# [Instructions to follow]
Your answer must be an exact transcription of the data, with every picture omitted.

•••••

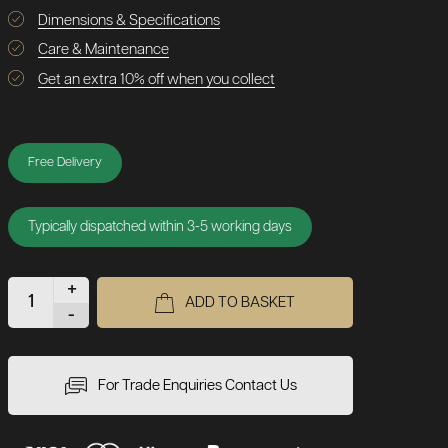
Dimensions & Specifications
Care & Maintenance
Get an extra 10% off when you collect
Free Delivery
Typically dispatched within 3-5 working days
+
ADD TO BASKET
-
For Trade Enquiries Contact Us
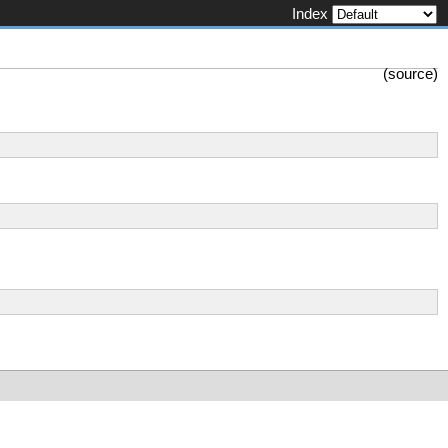
Index
(
source
)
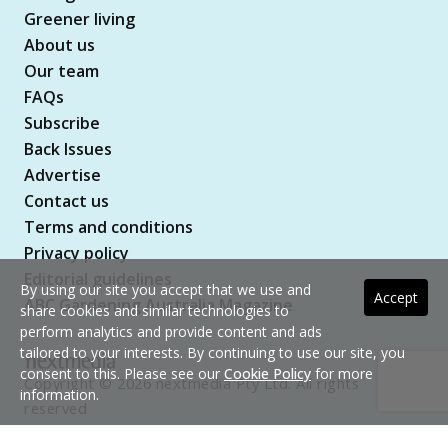
Greener living
About us
Our team
FAQs
Subscribe
Back Issues
Advertise
Contact us
Terms and conditions
Privacy policy
Editorial guidelines
By using our site you accept that we use and
Accept
ABC Gardening Australia Magazine
share cookies and similar technologies to
perform analytics and provide content and ads
tailored to your interests. By continuing to use our site, you
consent to this. Please see our
Cookie Policy
for more
Copyright © 2026 nextmedia Pty Ltd. All rights
information.
reserved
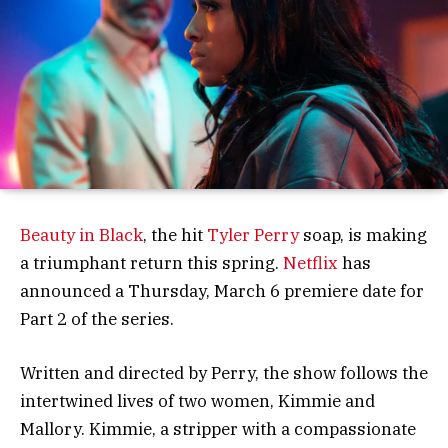
Beauty in Black
, the hit
Tyler Perry
soap, is making
a triumphant return this spring.
Netflix
has
announced a Thursday, March 6 premiere date for
Part 2 of the series.
Written and directed by Perry, the show follows the
intertwined lives of two women, Kimmie and
Mallory. Kimmie, a stripper with a compassionate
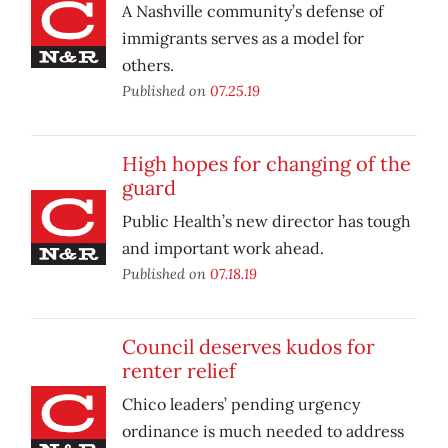
A Nashville community’s defense of
immigrants serves as a model for
others.
Published on
07.25.19
High hopes for changing of the
guard
Public Health’s new director has tough
and important work ahead.
Published on
07.18.19
Council deserves kudos for
renter relief
Chico leaders’ pending urgency
ordinance is much needed to address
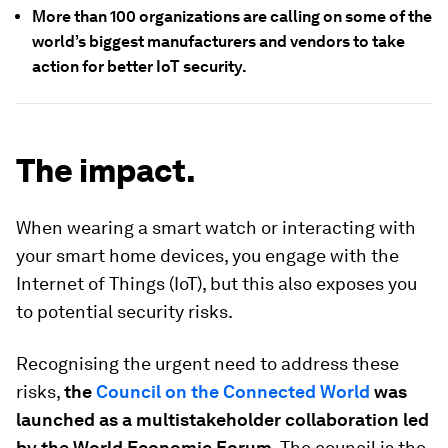
More than 100 organizations are calling on some of the
world’s biggest manufacturers and vendors to take
action for better IoT security.
The impact.
When wearing a smart watch or interacting with
your smart home devices, you engage with the
Internet of Things (IoT), but this also exposes you
to potential security risks.
Recognising the urgent need to address these
risks,
the
Council on the Connected World
was
launched as a multistakeholder collaboration led
by the World Economic Forum
. The council is the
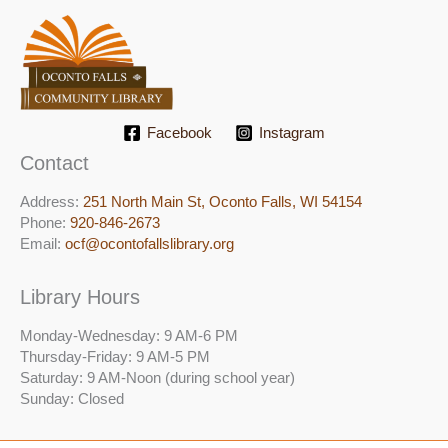
Facebook
Instagram
Contact
Address:
251 North Main St, ​Oconto Falls, WI 54154
Phone:
920-846-2673
Email:
ocf@ocontofallslibrary.org
Library Hours
Monday-Wednesday: 9 AM-6 PM
Thursday-Friday: 9 AM-5 PM
Saturday: 9 AM-Noon (during school year)
Sunday: Closed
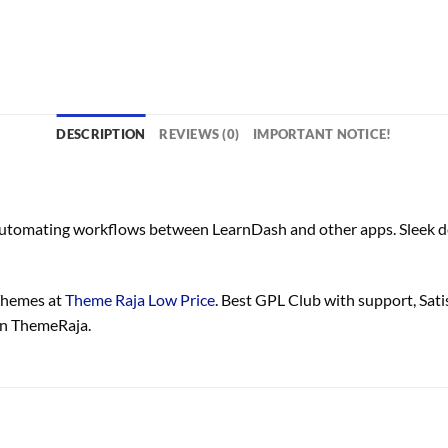
DESCRIPTION
REVIEWS (0)
IMPORTANT NOTICE!
 automating workflows between LearnDash and other apps. Sleek de
Themes at
Theme Raja Low Price
. Best GPL Club with
support
, Sat
in ThemeRaja.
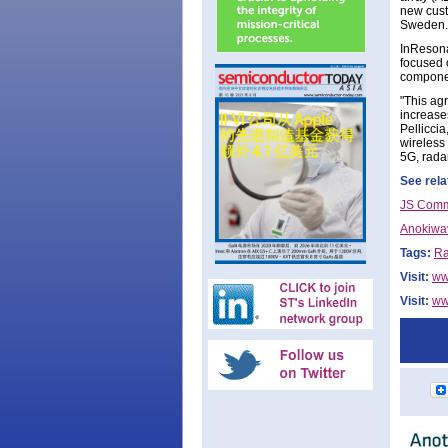
new custo
Sweden.
InResona
focused 
componen
"This ag
increases
Pellicci
wireless 
5G, rada
See rela
JS Commt
Anokiwav
Tags:
Ra
Visit:
ww
Visit:
ww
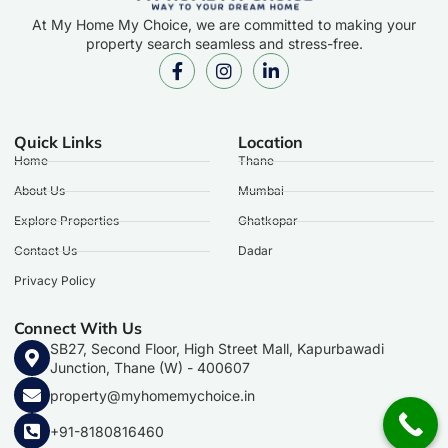
At My Home My Choice, we are committed to making your
property search seamless and stress-free.
Quick Links
Location
Home
Thane
About Us
Mumbai
Explore Properties
Ghatkopar
Contact Us
Dadar
Privacy Policy
Connect With Us
SB27, Second Floor, High Street Mall, Kapurbawadi
Junction, Thane (W) - 400607
property@myhomemychoice.in
+91-8180816460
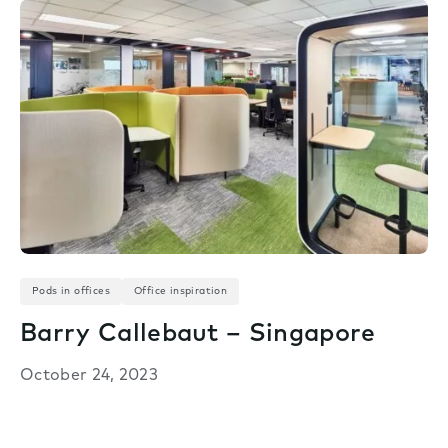
Pods in offices
Office inspiration
Barry Callebaut – Singapore
October 24, 2023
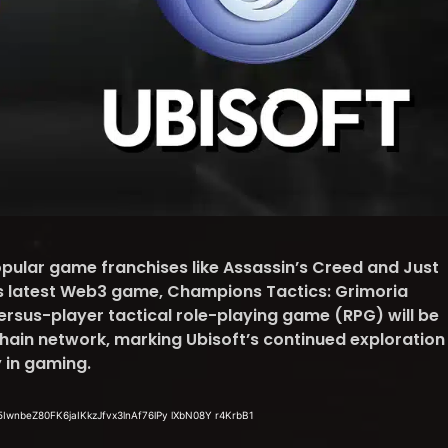
popular game franchises like Assassin’s Creed and Just
s latest Web3 game, Champions Tactics: Grimoria
ersus-player tactical role-playing game (RPG) will be
ain network, marking Ubisoft’s continued exploration
 in gaming.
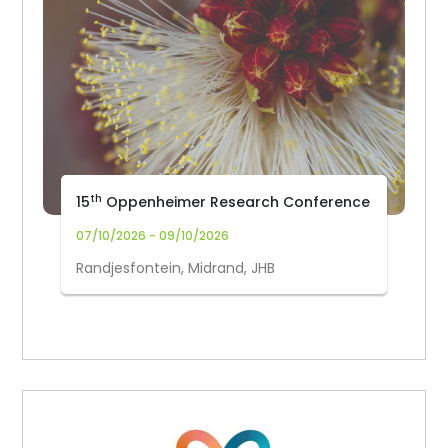
th
15
Oppenheimer Research Conference
07/10/2026 - 09/10/2026
Randjesfontein, Midrand, JHB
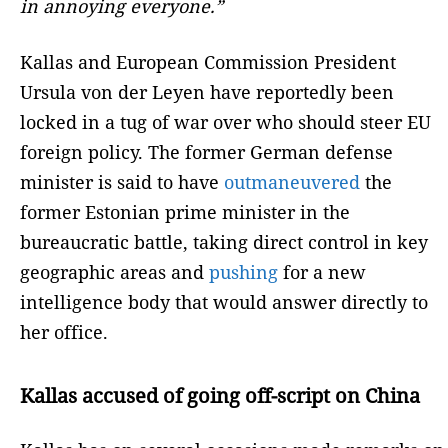
in annoying everyone.”
Kallas and European Commission President
Ursula von der Leyen have reportedly been
locked in a tug of war over who should steer EU
foreign policy. The former German defense
minister is said to have
outmaneuvered
the
former Estonian prime minister in the
bureaucratic battle, taking direct control in key
geographic areas and
pushing
for a new
intelligence body that would answer directly to
her office.
Kallas accused of going off-script on China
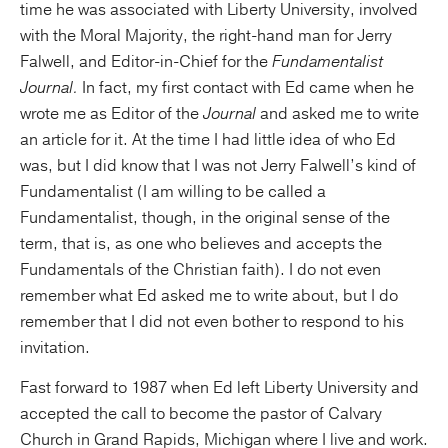
time he was associated with Liberty University, involved
with the Moral Majority, the right-hand man for Jerry
Falwell, and Editor-in-Chief for the
Fundamentalist
Journal.
In fact, my first contact with Ed came when he
wrote me as Editor of the
Journal
and asked me to write
an article for it. At the time I had little idea of who Ed
was, but I did know that I was not Jerry Falwell’s kind of
Fundamentalist (I am willing to be called a
Fundamentalist, though, in the original sense of the
term, that is, as one who believes and accepts the
Fundamentals of the Christian faith). I do not even
remember what Ed asked me to write about, but I do
remember that I did not even bother to respond to his
invitation.
Fast forward to 1987 when Ed left Liberty University and
accepted the call to become the pastor of Calvary
Church in Grand Rapids, Michigan where I live and work.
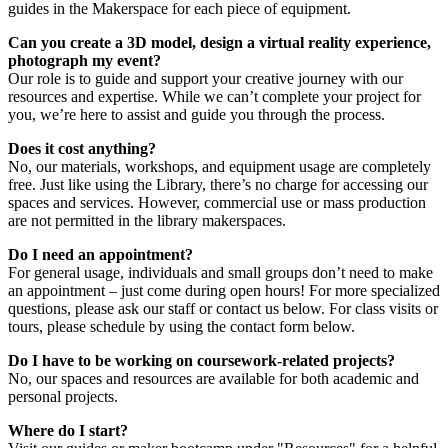
guides in the Makerspace for each piece of equipment.
Can you create a 3D model, design a virtual reality experience,
photograph my event?
Our role is to guide and support your creative journey with our
resources and expertise. While we can’t complete your project for
you, we’re here to assist and guide you through the process.
Does it cost anything?
No, our materials, workshops, and equipment usage are completely
free. Just like using the Library, there’s no charge for accessing our
spaces and services. However, commercial use or mass production
are not permitted in the library makerspaces.
Do I need an appointment?
For general usage, individuals and small groups don’t need to make
an appointment – just come during open hours! For more specialized
questions, please ask our staff or contact us below. For class visits or
tours, please schedule by using the contact form below.
Do I have to be working on coursework-related projects?
No, our spaces and resources are available for both academic and
personal projects.
Where do I start?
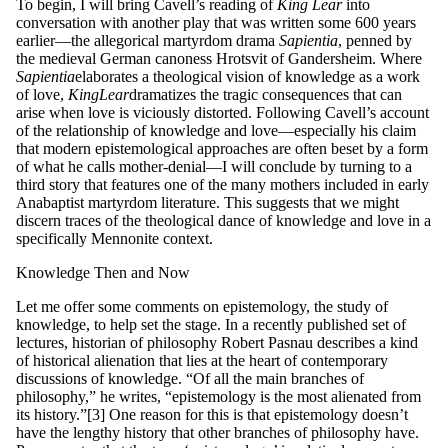
To begin, I will bring Cavell’s reading of
King
Lear
into
conversation with another play that was written some 600 years
earlier—the allegorical martyrdom drama
S
a
p
ie
nt
ia
, penned by
the medieval German canoness Hrotsvit of Gandersheim. Where
S
a
p
ie
nt
ia
elaborates a theological vision of knowledge as a work
of love,
King
L
ea
r
dramatizes the tragic consequences that can
arise when love is viciously distorted. Following Cavell’s account
of the relationship of knowledge and love—especially his claim
that modern epistemological approaches are often beset by a form
of what he calls mother-denial—I will conclude by turning to a
third story that features one of the many mothers included in early
Anabaptist martyrdom literature. This suggests that we might
discern traces of the theological dance of knowledge and love in a
specifically Mennonite context.
Knowledge Then and Now
Let me offer some comments on epistemology, the study of
knowledge, to help set the stage. In a recently published set of
lectures, historian of philosophy Robert Pasnau describes a kind
of historical alienation that lies at the heart of contemporary
discussions of knowledge. “Of all the main branches of
philosophy,” he writes, “epistemology is the most alienated from
its history.”[3] One reason for this is that epistemology doesn’t
have the lengthy history that other branches of philosophy have.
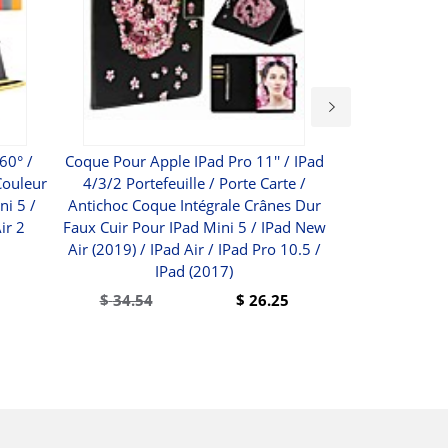
60° /
Coque Pour Apple IPad Pro 11'' / IPad
Polycom Real
Couleur
4/3/2 Portefeuille / Porte Carte /
720p Media Ce
ni 5 /
Antichoc Coque Intégrale Crânes Dur
Vide
ir 2
Faux Cuir Pour IPad Mini 5 / IPad New
$
Air (2019) / IPad Air / IPad Pro 10.5 /
IPad (2017)
$
34.54
$
26.25
BUY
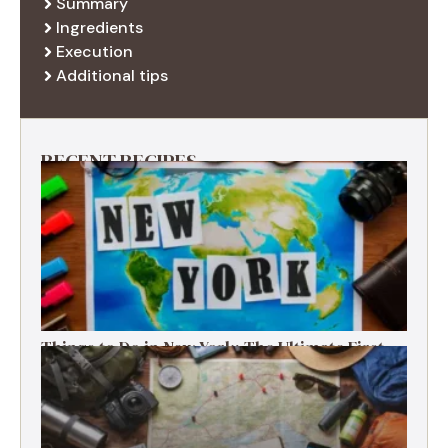
Summary
Ingredients
Execution
Additional tips
RECENT RECIPES
Things to Do in New York: The Ultimate First-
Timer’s Guide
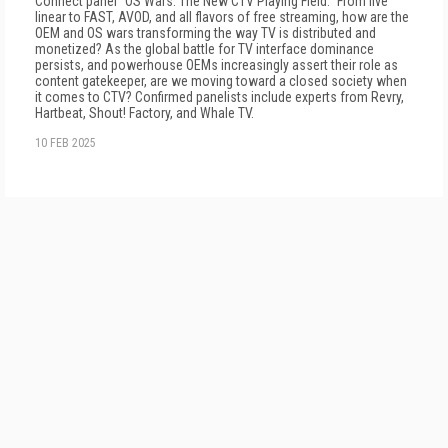
Connect panel "OS Wars: The New CTV Playing Field." From live
linear to FAST, AVOD, and all flavors of free streaming, how are the
OEM and OS wars transforming the way TV is distributed and
monetized? As the global battle for TV interface dominance
persists, and powerhouse OEMs increasingly assert their role as
content gatekeeper, are we moving toward a closed society when
it comes to CTV? Confirmed panelists include experts from Revry,
Hartbeat, Shout! Factory, and Whale TV.
10 FEB 2025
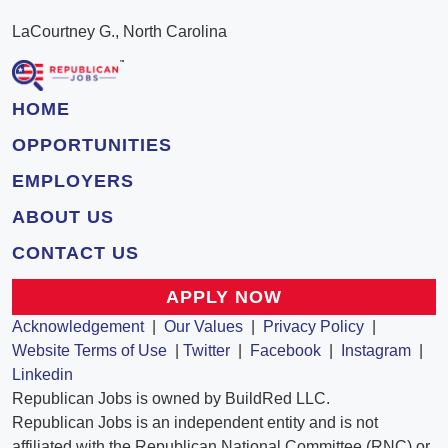
LaCourtney G., North Carolina
HOME
OPPORTUNITIES
EMPLOYERS
ABOUT US
CONTACT US
APPLY NOW
Acknowledgement
|
Our Values
|
Privacy Policy
|
Website Terms of Use
|
Twitter
|
Facebook
|
Instagram
|
Linkedin
Republican Jobs is owned by BuildRed LLC.
Republican Jobs is an independent entity and is not
affiliated with the Republican National Committee (RNC) or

•••••

# [Solution for this exercise]
Dimensions & Specifications
Care & Maintenance
Get an extra 10% off when you collect
Free Delivery
Typically dispatched within 3-5 working days
+
ADD TO BASKET
-
For Trade Enquiries Contact Us
Index
(
source
)
Greener living
About us
Our team
FAQs
Subscribe
Back Issues
Advertise
Contact us
Terms and conditions
Privacy policy
Editorial guidelines
By using our site you accept that we use and
Accept
ABC Gardening Australia Magazine
share cookies and similar technologies to
perform analytics and provide content and ads
tailored to your interests. By continuing to use our site, you
consent to this. Please see our
Cookie Policy
for more
Copyright © 2026 nextmedia Pty Ltd. All rights
information.
reserved
Beauty in Black
, the hit
Tyler Perry
soap, is making
a triumphant return this spring.
Netflix
has
announced a Thursday, March 6 premiere date for
Part 2 of the series.
Written and directed by Perry, the show follows the
intertwined lives of two women, Kimmie and
Mallory. Kimmie, a stripper with a compassionate
A Nashville community’s defense of
immigrants serves as a model for
others.
Published on
07.25.19
High hopes for changing of the
guard
Public Health’s new director has tough
and important work ahead.
Published on
07.18.19
Council deserves kudos for
renter relief
Chico leaders’ pending urgency
ordinance is much needed to address
More than 100 organizations are calling on some of the
world’s biggest manufacturers and vendors to take
action for better IoT security.
The impact.
When wearing a smart watch or interacting with
your smart home devices, you engage with the
Internet of Things (IoT), but this also exposes you
to potential security risks.
Recognising the urgent need to address these
risks,
the
Council on the Connected World
was
launched as a multistakeholder collaboration led
by the World Economic Forum
. The council is the
Facebook
Instagram
Contact
Address:
251 North Main St, ​Oconto Falls, WI 54154
Phone:
920-846-2673
Email:
ocf@ocontofallslibrary.org
Library Hours
Monday-Wednesday: 9 AM-6 PM
Thursday-Friday: 9 AM-5 PM
Saturday: 9 AM-Noon (during school year)
Sunday: Closed
DESCRIPTION
REVIEWS (0)
IMPORTANT NOTICE!
 automating workflows between LearnDash and other apps. Sleek de
Themes at
Theme Raja Low Price
. Best GPL Club with
support
, Sat
in ThemeRaja.
new custo
Sweden.
InResona
focused 
componen
"This ag
increases
Pellicci
wireless 
5G, rada
See rela
JS Commt
Anokiwav
Tags:
Ra
Visit:
ww
Visit:
ww
At My Home My Choice, we are committed to making your
property search seamless and stress-free.
Quick Links
Location
Home
Thane
About Us
Mumbai
Explore Properties
Ghatkopar
Contact Us
Dadar
Privacy Policy
Connect With Us
SB27, Second Floor, High Street Mall, Kapurbawadi
Junction, Thane (W) - 400607
property@myhomemychoice.in
+91-8180816460
Pods in offices
Office inspiration
Barry Callebaut – Singapore
October 24, 2023
popular game franchises like Assassin’s Creed and Just
s latest Web3 game, Champions Tactics: Grimoria
ersus-player tactical role-playing game (RPG) will be
ain network, marking Ubisoft’s continued exploration
 in gaming.
th
15
Oppenheimer Research Conference
07/10/2026 - 09/10/2026
Randjesfontein, Midrand, JHB
in annoying everyone.”
Kallas and European Commission President
Ursula von der Leyen have reportedly been
locked in a tug of war over who should steer EU
foreign policy. The former German defense
minister is said to have
outmaneuvered
the
former Estonian prime minister in the
bureaucratic battle, taking direct control in key
geographic areas and
pushing
for a new
intelligence body that would answer directly to
her office.
Kallas accused of going off-script on China
time he was associated with Liberty University, involved
with the Moral Majority, the right-hand man for Jerry
Falwell, and Editor-in-Chief for the
Fundamentalist
Journal.
In fact, my first contact with Ed came when he
wrote me as Editor of the
Journal
and asked me to write
an article for it. At the time I had little idea of who Ed
was, but I did know that I was not Jerry Falwell’s kind of
Fundamentalist (I am willing to be called a
Fundamentalist, though, in the original sense of the
term, that is, as one who believes and accepts the
Fundamentals of the Christian faith). I do not even
remember what Ed asked me to write about, but I do
remember that I did not even bother to respond to his
invitation.
Fast forward to 1987 when Ed left Liberty University and
accepted the call to become the pastor of Calvary
Church in Grand Rapids, Michigan where I live and work.
guides in the Makerspace for each piece of equipment.
Can you create a 3D model, design a virtual reality experience,
photograph my event?
Our role is to guide and support your creative journey with our
resources and expertise. While we can’t complete your project for
you, we’re here to assist and guide you through the process.
Does it cost anything?
No, our materials, workshops, and equipment usage are completely
free. Just like using the Library, there’s no charge for accessing our
spaces and services. However, commercial use or mass production
are not permitted in the library makerspaces.
Do I need an appointment?
For general usage, individuals and small groups don’t need to make
an appointment – just come during open hours! For more specialized
questions, please ask our staff or contact us below. For class visits or
tours, please schedule by using the contact form below.
Do I have to be working on coursework-related projects?
No, our spaces and resources are available for both academic and
personal projects.
Where do I start?
To begin, I will bring Cavell’s reading of
King
Lear
into
conversation with another play that was written some 600 years
earlier—the allegorical martyrdom drama
S
a
p
ie
nt
ia
, penned by
the medieval German canoness Hrotsvit of Gandersheim. Where
S
a
p
ie
nt
ia
elaborates a theological vision of knowledge as a work
of love,
King
L
ea
r
dramatizes the tragic consequences that can
arise when love is viciously distorted. Following Cavell’s account
of the relationship of knowledge and love—especially his claim
that modern epistemological approaches are often beset by a form
of what he calls mother-denial—I will conclude by turning to a
third story that features one of the many mothers included in early
Anabaptist martyrdom literature. This suggests that we might
discern traces of the theological dance of knowledge and love in a
specifically Mennonite context.
Knowledge Then and Now
Let me offer some comments on epistemology, the study of
knowledge, to help set the stage. In a recently published set of
lectures, historian of philosophy Robert Pasnau describes a kind
of historical alienation that lies at the heart of contemporary
discussions of knowledge. “Of all the main branches of
philosophy,” he writes, “epistemology is the most alienated from
its history.”[3] One reason for this is that epistemology doesn’t
have the lengthy history that other branches of philosophy have.
60° /
Coque Pour Apple IPad Pro 11'' / IPad
Polycom Real
Couleur
4/3/2 Portefeuille / Porte Carte /
720p Media Ce
ni 5 /
Antichoc Coque Intégrale Crânes Dur
Vide
ir 2
Faux Cuir Pour IPad Mini 5 / IPad New
$
Air (2019) / IPad Air / IPad Pro 10.5 /
IPad (2017)
$
34.54
$
26.25
BUY
Summary
Ingredients
Execution
Additional tips
RECENT RECIPES
Things to Do in New York: The Ultimate First-
Timer’s Guide
Connect panel "OS Wars: The New CTV Playing Field." From live
linear to FAST, AVOD, and all flavors of free streaming, how are the
OEM and OS wars transforming the way TV is distributed and
monetized? As the global battle for TV interface dominance
persists, and powerhouse OEMs increasingly assert their role as
content gatekeeper, are we moving toward a closed society when
it comes to CTV? Confirmed panelists include experts from Revry,
Hartbeat, Shout! Factory, and Whale TV.
10 FEB 2025
LaCourtney G., North Carolina
HOME
OPPORTUNITIES
EMPLOYERS
ABOUT US
CONTACT US
APPLY NOW
Acknowledgement
|
Our Values
|
Privacy Policy
|
Website Terms of Use
|
Twitter
|
Facebook
|
Instagram
|
Linkedin
Republican Jobs is owned by BuildRed LLC.
Republican Jobs is an independent entity and is not
affiliated with the Republican National Committee (RNC) or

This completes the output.